### EXERCISE REQUIREMENTS
Select all lines holding the word "TONNIKUM" from the entries that follow.
START DATASET ENTRIES
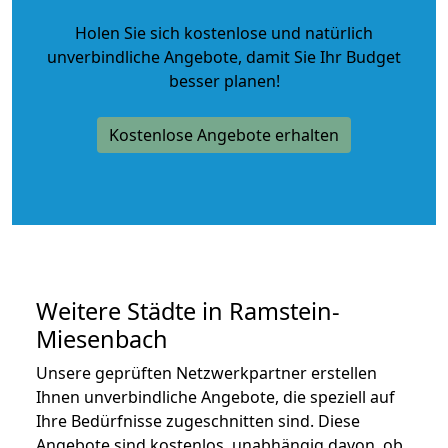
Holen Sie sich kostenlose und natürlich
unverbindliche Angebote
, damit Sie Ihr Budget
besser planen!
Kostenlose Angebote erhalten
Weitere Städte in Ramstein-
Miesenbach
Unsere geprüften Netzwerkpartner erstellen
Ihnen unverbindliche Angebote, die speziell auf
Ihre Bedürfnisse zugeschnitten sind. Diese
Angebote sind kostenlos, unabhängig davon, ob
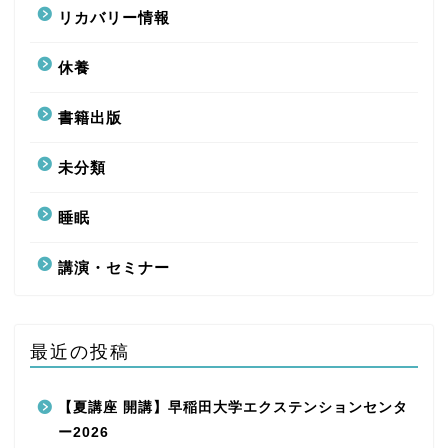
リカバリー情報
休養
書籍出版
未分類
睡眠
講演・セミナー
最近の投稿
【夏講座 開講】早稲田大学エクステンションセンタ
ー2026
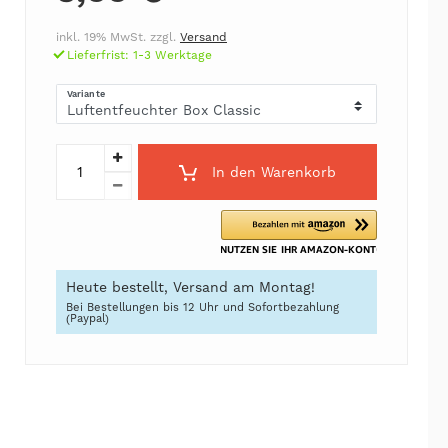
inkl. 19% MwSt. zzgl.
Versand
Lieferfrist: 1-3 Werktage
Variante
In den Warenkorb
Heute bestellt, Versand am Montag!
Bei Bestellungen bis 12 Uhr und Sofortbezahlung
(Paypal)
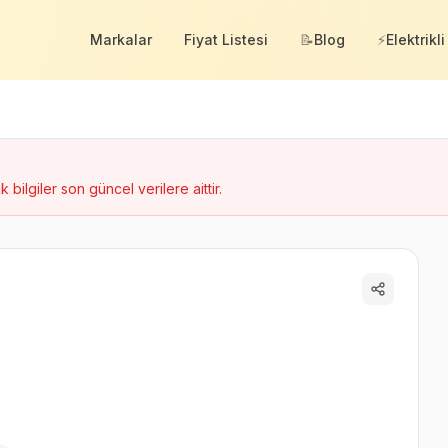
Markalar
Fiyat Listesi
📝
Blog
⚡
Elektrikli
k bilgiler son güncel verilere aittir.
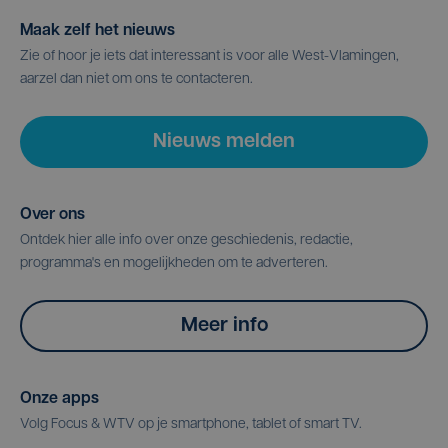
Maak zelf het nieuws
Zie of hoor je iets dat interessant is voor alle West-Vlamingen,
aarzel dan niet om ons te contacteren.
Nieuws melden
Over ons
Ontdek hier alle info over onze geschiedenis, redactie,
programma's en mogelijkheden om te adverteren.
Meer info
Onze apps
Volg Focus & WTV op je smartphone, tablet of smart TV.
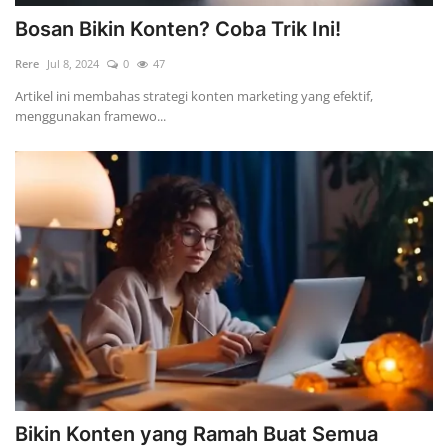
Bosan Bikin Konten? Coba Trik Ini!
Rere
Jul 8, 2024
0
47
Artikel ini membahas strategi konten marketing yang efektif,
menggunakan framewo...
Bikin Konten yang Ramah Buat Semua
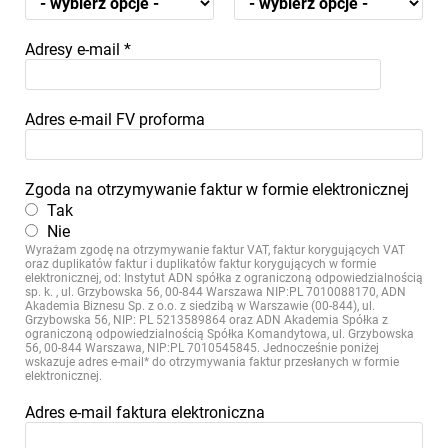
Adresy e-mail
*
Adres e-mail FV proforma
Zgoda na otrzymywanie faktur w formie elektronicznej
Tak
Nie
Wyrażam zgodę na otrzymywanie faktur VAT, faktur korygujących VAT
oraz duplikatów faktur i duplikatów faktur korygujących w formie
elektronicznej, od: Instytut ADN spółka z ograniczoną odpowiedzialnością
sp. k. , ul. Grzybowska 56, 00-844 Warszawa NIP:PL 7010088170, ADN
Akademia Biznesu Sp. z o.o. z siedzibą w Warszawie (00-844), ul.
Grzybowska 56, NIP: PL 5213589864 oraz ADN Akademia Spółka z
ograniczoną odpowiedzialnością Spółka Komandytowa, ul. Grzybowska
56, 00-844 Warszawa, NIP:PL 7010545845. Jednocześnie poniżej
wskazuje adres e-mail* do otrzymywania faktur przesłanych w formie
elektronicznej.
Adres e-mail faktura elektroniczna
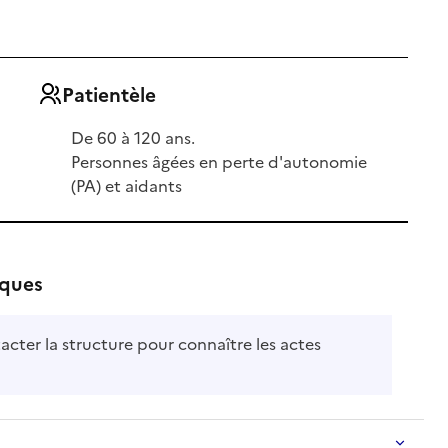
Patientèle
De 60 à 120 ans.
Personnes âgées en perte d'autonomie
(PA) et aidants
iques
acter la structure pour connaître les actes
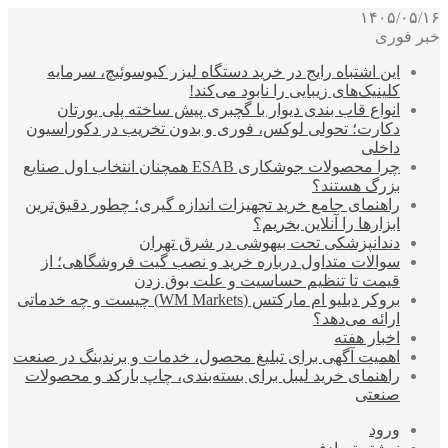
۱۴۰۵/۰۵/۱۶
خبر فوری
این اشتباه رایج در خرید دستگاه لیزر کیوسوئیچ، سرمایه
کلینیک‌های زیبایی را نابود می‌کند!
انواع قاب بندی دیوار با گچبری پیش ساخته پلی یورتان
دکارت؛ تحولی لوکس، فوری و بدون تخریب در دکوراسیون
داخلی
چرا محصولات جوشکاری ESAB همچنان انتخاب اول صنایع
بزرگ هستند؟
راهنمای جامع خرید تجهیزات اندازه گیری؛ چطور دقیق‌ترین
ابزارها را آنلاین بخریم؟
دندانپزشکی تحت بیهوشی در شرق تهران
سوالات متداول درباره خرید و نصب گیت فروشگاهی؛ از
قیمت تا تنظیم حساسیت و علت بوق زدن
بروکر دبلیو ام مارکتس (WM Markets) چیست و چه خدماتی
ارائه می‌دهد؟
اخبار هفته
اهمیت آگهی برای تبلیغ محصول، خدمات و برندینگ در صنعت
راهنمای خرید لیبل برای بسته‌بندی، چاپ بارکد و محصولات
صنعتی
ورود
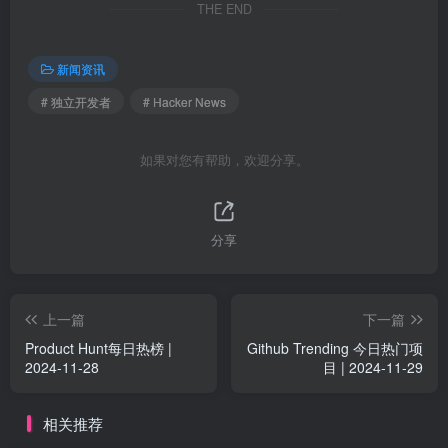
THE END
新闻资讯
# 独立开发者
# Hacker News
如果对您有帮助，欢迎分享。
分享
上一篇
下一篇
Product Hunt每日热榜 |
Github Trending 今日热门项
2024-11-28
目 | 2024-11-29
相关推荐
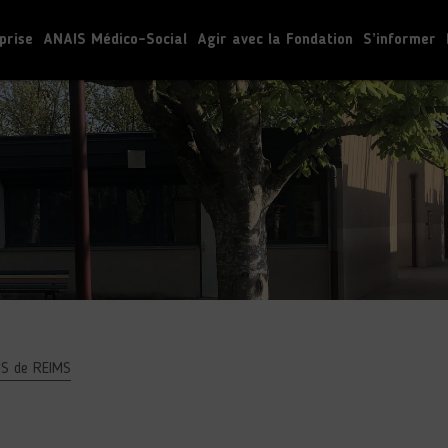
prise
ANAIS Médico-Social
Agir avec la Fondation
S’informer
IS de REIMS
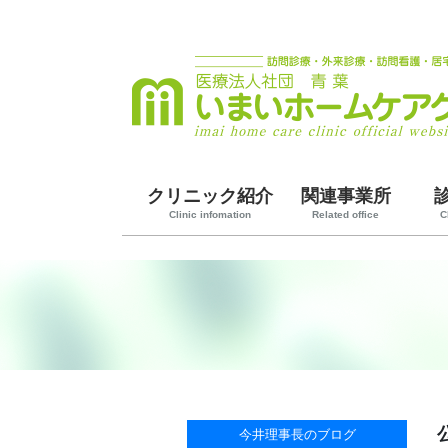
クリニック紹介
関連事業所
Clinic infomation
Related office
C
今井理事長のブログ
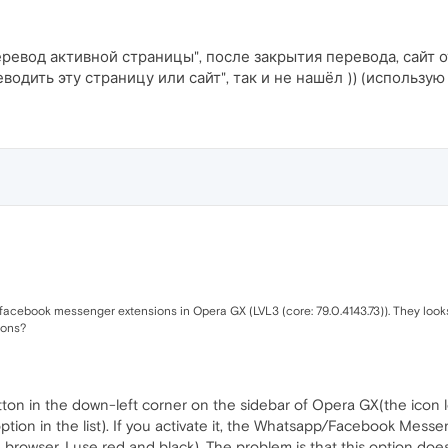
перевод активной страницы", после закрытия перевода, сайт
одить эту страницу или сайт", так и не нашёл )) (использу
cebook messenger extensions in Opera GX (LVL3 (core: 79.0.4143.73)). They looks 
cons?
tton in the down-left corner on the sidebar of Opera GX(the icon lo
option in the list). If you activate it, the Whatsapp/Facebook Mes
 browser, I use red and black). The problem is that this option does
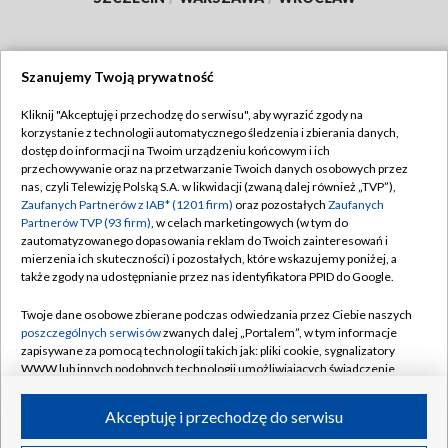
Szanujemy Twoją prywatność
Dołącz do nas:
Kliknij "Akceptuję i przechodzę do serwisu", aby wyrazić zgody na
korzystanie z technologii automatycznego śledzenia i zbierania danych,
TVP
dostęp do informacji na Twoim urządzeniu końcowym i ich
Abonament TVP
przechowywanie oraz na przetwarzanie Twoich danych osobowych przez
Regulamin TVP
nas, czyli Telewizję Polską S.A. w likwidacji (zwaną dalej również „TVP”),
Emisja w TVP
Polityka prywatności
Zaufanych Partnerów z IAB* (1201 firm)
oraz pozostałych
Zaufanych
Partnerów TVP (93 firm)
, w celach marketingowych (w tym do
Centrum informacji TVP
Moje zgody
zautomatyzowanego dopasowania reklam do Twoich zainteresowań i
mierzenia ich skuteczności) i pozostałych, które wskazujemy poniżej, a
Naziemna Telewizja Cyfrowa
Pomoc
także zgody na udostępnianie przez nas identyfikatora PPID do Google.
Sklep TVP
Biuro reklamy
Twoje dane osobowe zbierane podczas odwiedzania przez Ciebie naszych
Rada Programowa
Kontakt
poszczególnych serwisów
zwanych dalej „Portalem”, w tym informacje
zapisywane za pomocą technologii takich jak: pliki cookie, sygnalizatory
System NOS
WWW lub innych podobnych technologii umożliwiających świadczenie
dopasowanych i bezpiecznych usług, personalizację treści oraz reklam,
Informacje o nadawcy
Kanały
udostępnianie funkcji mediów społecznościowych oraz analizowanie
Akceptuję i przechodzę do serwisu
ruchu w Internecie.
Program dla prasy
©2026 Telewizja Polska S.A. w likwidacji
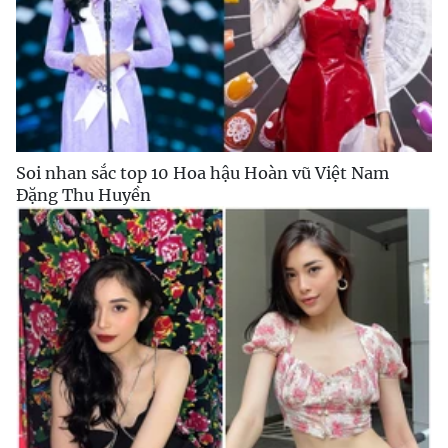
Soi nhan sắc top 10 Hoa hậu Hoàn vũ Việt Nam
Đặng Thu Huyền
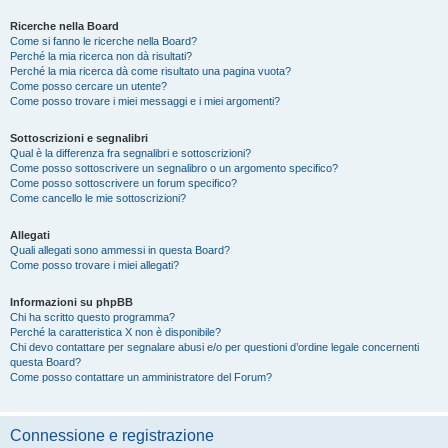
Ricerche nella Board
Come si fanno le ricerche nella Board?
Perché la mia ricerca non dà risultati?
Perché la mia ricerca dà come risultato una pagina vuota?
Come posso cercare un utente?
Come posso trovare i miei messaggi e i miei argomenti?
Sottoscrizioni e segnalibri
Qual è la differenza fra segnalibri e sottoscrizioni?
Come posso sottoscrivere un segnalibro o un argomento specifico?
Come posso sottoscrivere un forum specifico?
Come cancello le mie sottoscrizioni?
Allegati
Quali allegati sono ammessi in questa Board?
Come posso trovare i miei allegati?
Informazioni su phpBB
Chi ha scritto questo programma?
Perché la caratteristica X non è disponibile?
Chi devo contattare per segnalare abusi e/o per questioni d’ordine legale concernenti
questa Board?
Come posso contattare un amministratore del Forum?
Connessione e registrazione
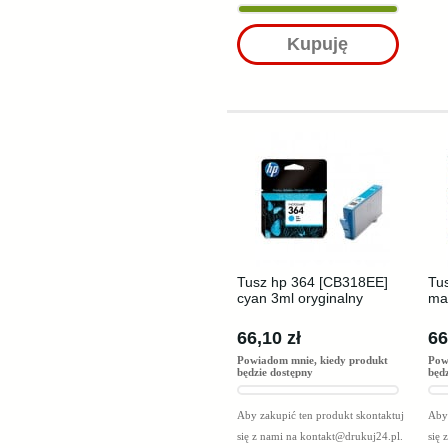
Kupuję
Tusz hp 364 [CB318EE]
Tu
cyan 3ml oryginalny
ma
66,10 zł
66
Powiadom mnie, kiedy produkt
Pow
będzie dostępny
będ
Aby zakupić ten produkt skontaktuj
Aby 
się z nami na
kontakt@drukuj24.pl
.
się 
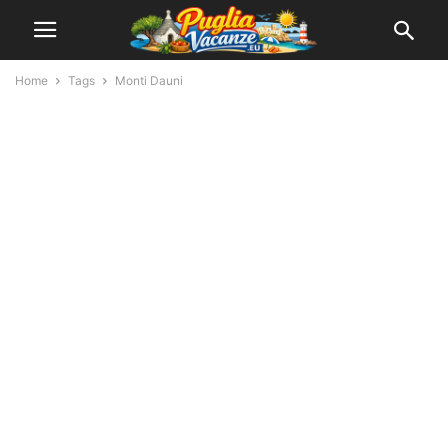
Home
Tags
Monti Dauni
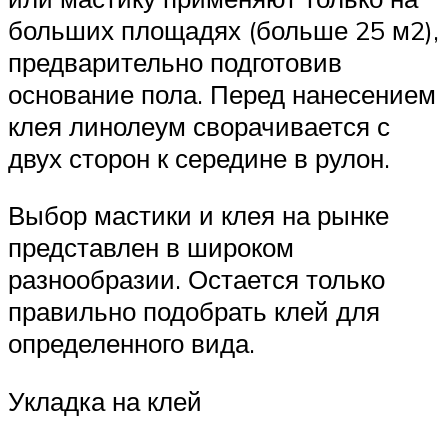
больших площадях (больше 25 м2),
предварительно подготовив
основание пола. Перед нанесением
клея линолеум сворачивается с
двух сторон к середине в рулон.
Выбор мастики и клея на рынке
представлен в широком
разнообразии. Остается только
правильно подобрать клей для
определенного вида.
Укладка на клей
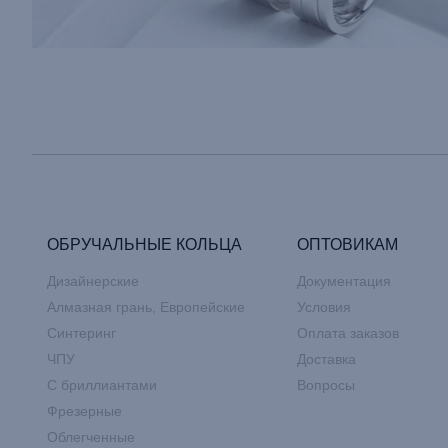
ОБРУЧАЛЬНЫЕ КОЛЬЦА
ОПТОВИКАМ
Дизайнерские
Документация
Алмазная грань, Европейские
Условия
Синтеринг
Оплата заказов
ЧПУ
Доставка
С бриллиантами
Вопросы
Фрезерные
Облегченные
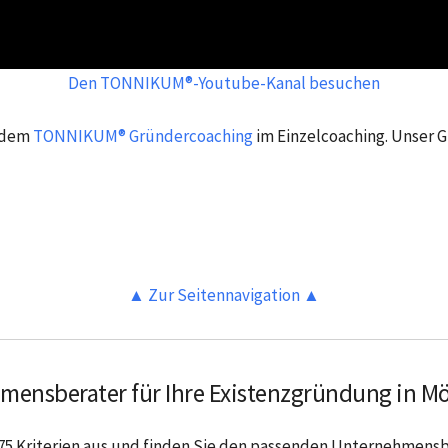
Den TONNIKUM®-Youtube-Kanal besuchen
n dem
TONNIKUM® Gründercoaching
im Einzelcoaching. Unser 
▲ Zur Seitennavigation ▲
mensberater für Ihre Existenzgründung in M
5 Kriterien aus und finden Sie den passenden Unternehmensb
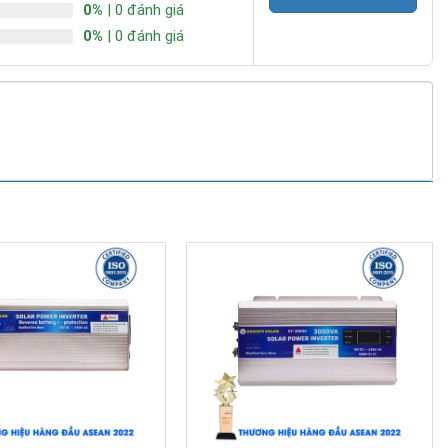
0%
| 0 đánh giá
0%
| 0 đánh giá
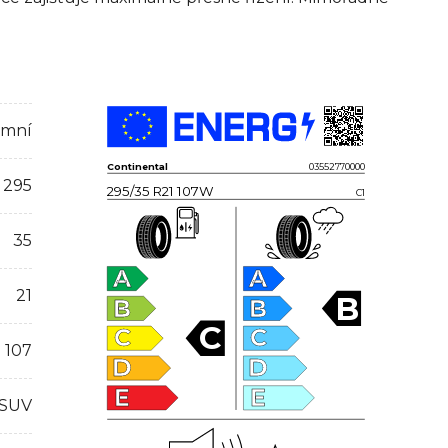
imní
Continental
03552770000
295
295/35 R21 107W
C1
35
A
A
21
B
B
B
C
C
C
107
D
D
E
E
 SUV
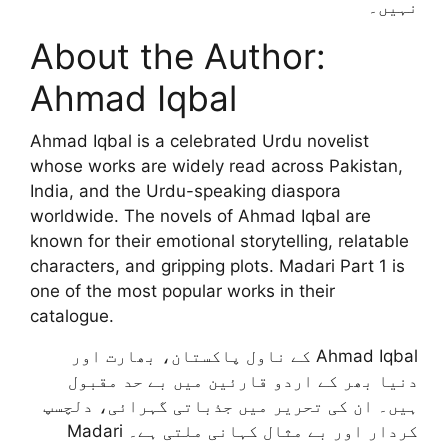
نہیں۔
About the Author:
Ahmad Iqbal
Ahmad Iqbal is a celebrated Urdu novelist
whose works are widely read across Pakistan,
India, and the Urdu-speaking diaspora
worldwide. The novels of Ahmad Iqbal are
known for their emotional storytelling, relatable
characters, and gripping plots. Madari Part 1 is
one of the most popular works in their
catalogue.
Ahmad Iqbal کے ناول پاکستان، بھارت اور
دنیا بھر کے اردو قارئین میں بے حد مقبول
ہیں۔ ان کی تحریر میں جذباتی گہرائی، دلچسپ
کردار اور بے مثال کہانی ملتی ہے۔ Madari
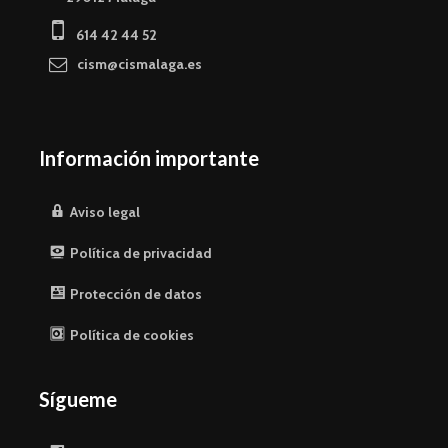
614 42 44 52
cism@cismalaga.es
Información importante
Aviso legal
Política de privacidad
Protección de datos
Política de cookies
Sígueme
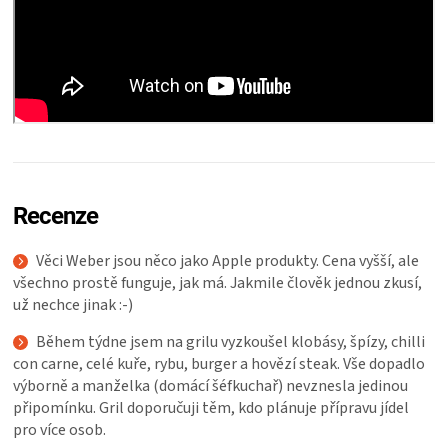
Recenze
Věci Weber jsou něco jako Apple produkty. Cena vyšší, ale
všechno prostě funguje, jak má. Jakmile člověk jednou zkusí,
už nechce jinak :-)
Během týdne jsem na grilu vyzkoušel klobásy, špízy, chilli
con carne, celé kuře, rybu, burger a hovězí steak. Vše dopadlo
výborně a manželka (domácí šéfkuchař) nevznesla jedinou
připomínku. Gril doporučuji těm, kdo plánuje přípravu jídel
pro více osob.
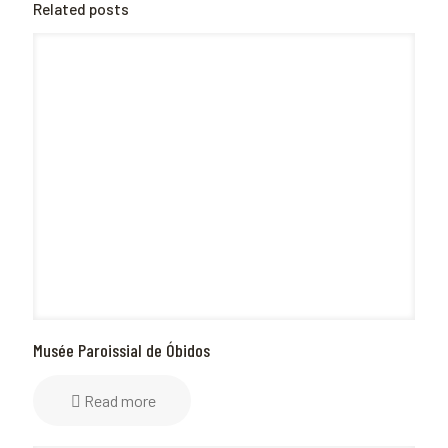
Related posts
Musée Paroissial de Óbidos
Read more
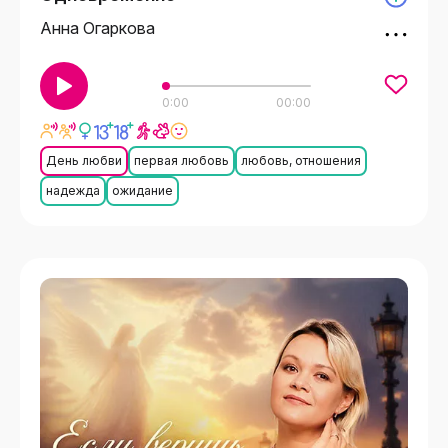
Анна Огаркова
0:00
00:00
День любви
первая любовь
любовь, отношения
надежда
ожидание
END DATASET ENTRIES
### WRITTEN SOLUTION
Den TONNIKUM®-Youtube-Kanal besuchen
TONNIKUM® Gründercoaching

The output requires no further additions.